License Optimization Across Environments
- Cost Control with Reserved Instances: For production, consider reserved capacity for Synapse Analytics and other Azure services to lock in lower pricing over 1- or 3-year periods. This is particularly beneficial when workloads are predictable.
- Developer and Test Licensing Discounts: Azure often offers discounted pricing for Dev/Test environments. Azure Dev/Test pricing is available for active Visual Studio subscribers, providing significant savings for development and testing workloads. This can reduce the cost of running services like ADF, Synapse, and ADLS Gen2 in non-production environments.
- Power BI Embedded vs Premium: If Power BI is being embedded in a web or mobile application, you can choose between Power BI Embedded (compute-based pricing) or Power BI Premium (user-based pricing) depending on whether you need to share reports externally or internally. Evaluate which model works best for cost optimization based on your report sharing patterns.
11. User Experience (Power BI)
- Dashboard Responsiveness:
- Power BI dashboards querying data from Azure Synapse should render visualisations within a specified time (e.g., less than 5 seconds for standard reports) to ensure a seamless user experience.

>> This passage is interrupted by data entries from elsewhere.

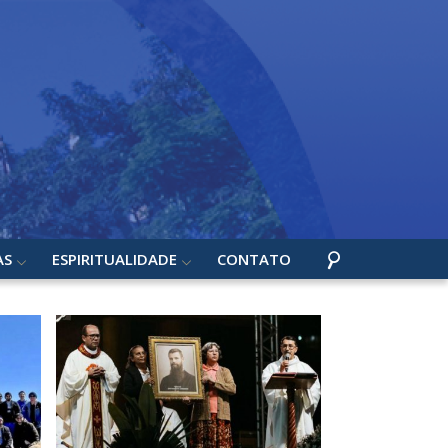
AS
ESPIRITUALIDADE
CONTATO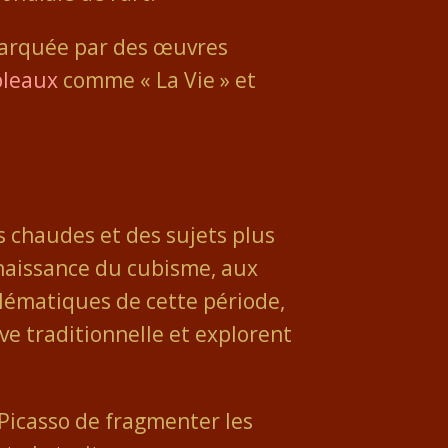
 marquée par des œuvres
bleaux
comme « La Vie » et
s chaudes et des sujets plus
a naissance du cubisme, aux
blématiques de cette période,
ve traditionnelle et explorent
Picasso de fragmenter les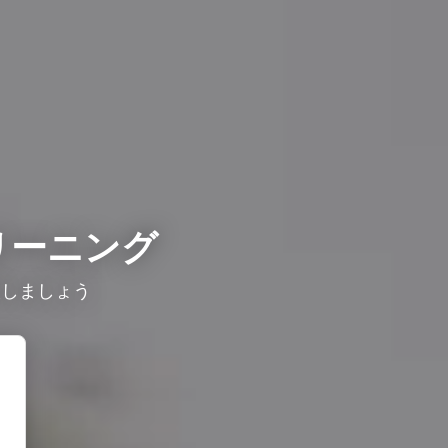
リーニング
較しましょう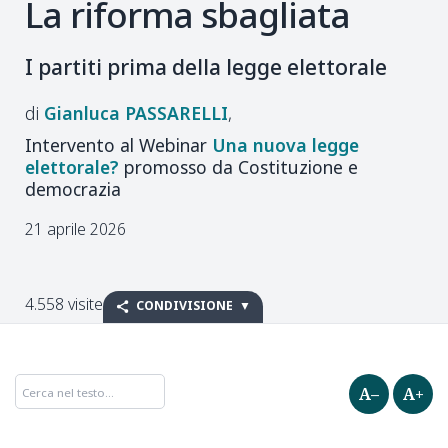
La riforma sbagliata
I partiti prima della legge elettorale
Gianluca
PASSARELLI
Intervento al Webinar
Una nuova legge
elettorale?
promosso da Costituzione e
democrazia
21 aprile 2026
4.558 visite
CONDIVISIONE
A–
A+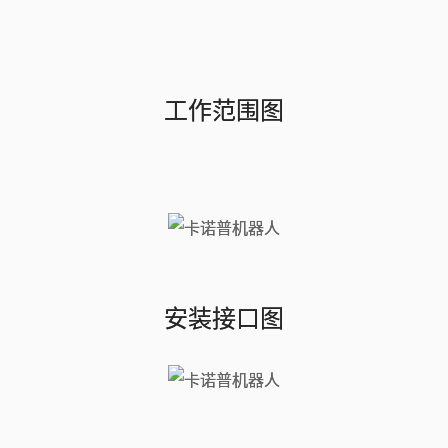
工作范围图
安装接口图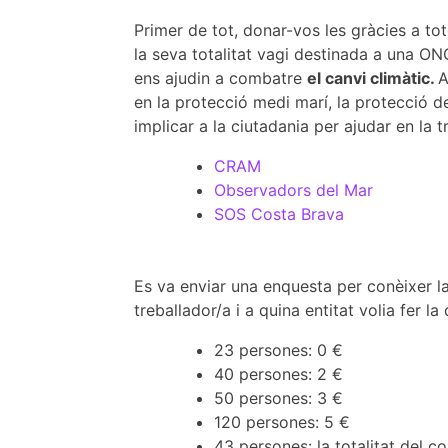
Primer de tot, donar-vos les gràcies a to
la seva totalitat vagi destinada a una ONG
ens ajudin a combatre
el canvi climàtic.
A
en la protecció medi marí, la protecció de
implicar a la ciutadania per ajudar en la
CRAM
Observadors del Mar
SOS Costa Brava
Es va enviar una enquesta per conèixer l
treballador/a i a quina entitat volia fer l
23 persones: 0 €
40 persones: 2 €
50 persones: 3 €
120 persones: 5 €
43 persones: la totalitat del co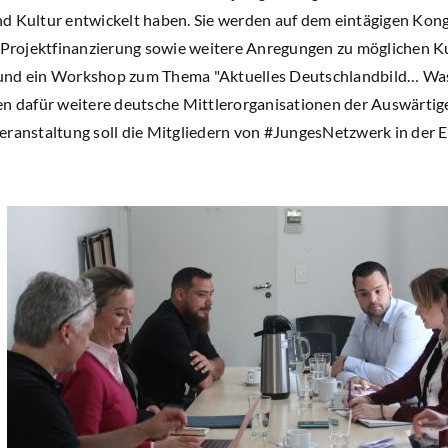
d Kultur entwickelt haben. Sie werden auf dem eintägigen Kong
rojektfinanzierung sowie weitere Anregungen zu möglichen Kul
und ein Workshop zum Thema "Aktuelles Deutschlandbild… Was i
en dafür weitere deutsche Mittlerorganisationen der Auswärtige
eranstaltung soll die Mitgliedern von #JungesNetzwerk in der E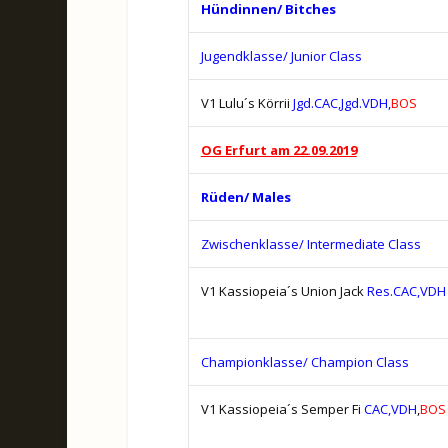
Hündinnen/ Bitches
Jugendklasse/ Junior Class
V1 Lulu´s Körrii
Jgd.CAC,Jgd.VDH,
BOS
OG Erfurt am 22.09.2019
Rüden/ Males
Zwischenklasse/ Intermediate Class
V1 Kassiopeia´s Union Jack
Res.CAC,VDH
Championklasse/ Champion Class
V1 Kassiopeia´s Semper Fi
CAC,VDH
,
BOS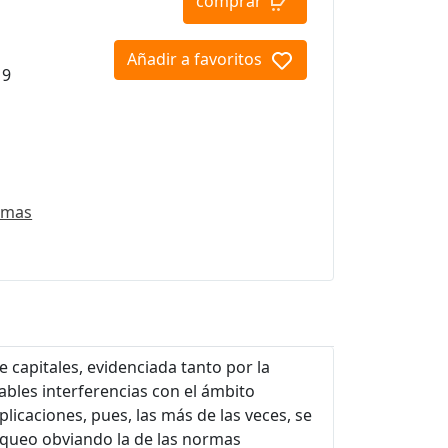
comprar
Añadir a favoritos
19
emas
capitales, evidenciada tanto por la
tables interferencias con el ámbito
plicaciones, pues, las más de las veces, se
anqueo obviando la de las normas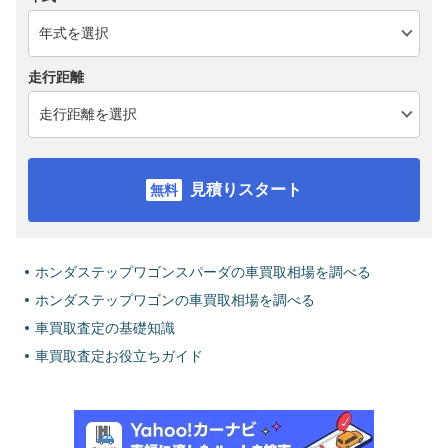
走行距離
見積りスタート
ホンダステップワゴンスパーダの車買取相場を調べる
ホンダステップワゴンの車買取相場を調べる
車買取査定の基礎知識
車買取査定お役立ちガイド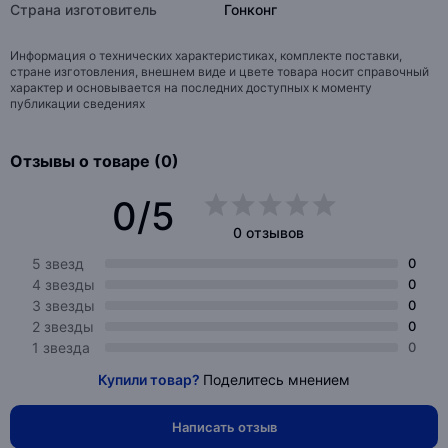
Страна изготовитель
Гонконг
Информация о технических характеристиках, комплекте поставки,
стране изготовления, внешнем виде и цвете товара носит справочный
характер и основывается на последних доступных к моменту
публикации сведениях
Отзывы о товаре (0)
0/5
0 отзывов
5 звезд
0
4 звезды
0
3 звезды
0
2 звезды
0
1 звезда
0
Купили товар?
Поделитесь мнением
Написать отзыв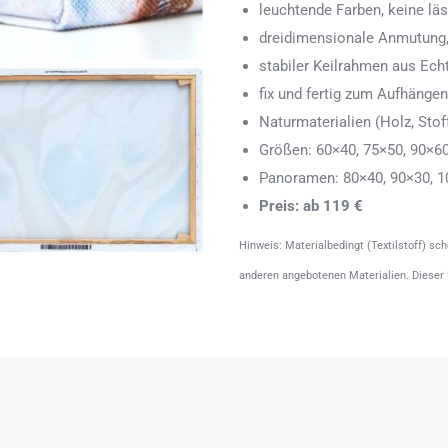
leuchtende Farben, keine läs
dreidimensionale Anmutung,
stabiler Keilrahmen aus Echth
fix und fertig zum Aufhänge
Naturmaterialien (Holz, Stoff
Größen: 60×40, 75×50, 90×6
Panoramen: 80×40, 90×30, 1
Preis: ab 119 €
Hinweis: Materialbedingt (Textilstoff) sc
anderen angebotenen Materialien. Dieser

- Power BI reports should be optimised to ensure quick refreshes and minimise unnecessary queries to the underlying data warehouse.
- Data Refresh Frequenc
- Define how frequently Power BI reports must refresh based on the needs of the business. For example, data should be updated every 15 minutes for dashboards that track near real-time performance metrics.
12. Environment Management: Development, Testing (UAT), and Production
Managing different environments is crucial to ensure that changes to your Azure data estate are deployed systematically, reducing risks, ensuring quality, and maintaining operational continuity. It is essential to have distinct environments for Development, Testing/User Acceptance Testing (UAT), and Production. Each environment serves a specific purpose and helps ensure the overall success of the solution. Here’s how you should structure and manage these environments:
12.1 Development Environment
- Purpose:
The Development environment is where new features, enhancements, and fixes are first developed. This environment allows developers and data engineers to build and test individual components such as data pipelines, models, and transformations without impacting live data or users. - Characteristics:
- Resources should be provisioned based on the specific requirements of the development team, but they can be scaled down to reduce costs.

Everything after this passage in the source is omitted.